[Transcribed page contents]
━━━━━━━━━━━━━━━━━━━━━━━━━━━━━━
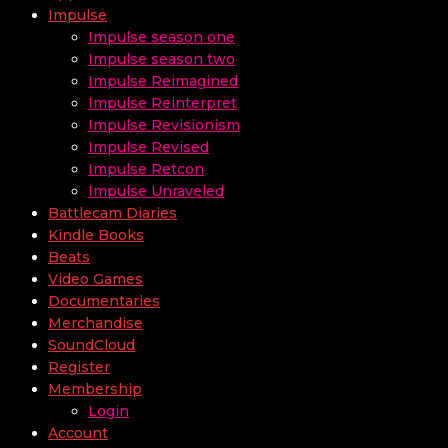
Impulse
Impulse season one
Impulse season two
Impulse Reimagined
Impulse Reinterpret
Impulse Revisionism
Impulse Revised
Impulse Retcon
Impulse Unraveled
Battlecam Diaries
Kindle Books
Beats
Video Games
Documentaries
Merchandise
SoundCloud
Register
Membership
Login
Account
━━━━━━━━━━━━━━━━━━━━━━━━━━━━━━
# [Directions]
The answer must be the data above, repeated exactly, with no pictures.

# [Answer to this task]
Impulse
Impulse season one
Impulse season two
Impulse Reimagined
Impulse Reinterpret
Impulse Revisionism
Impulse Revised
Impulse Retcon
Impulse Unraveled
Battlecam Diaries
Kindle Books
Beats
Video Games
Documentaries
Merchandise
SoundCloud
Register
Membership
Login
Account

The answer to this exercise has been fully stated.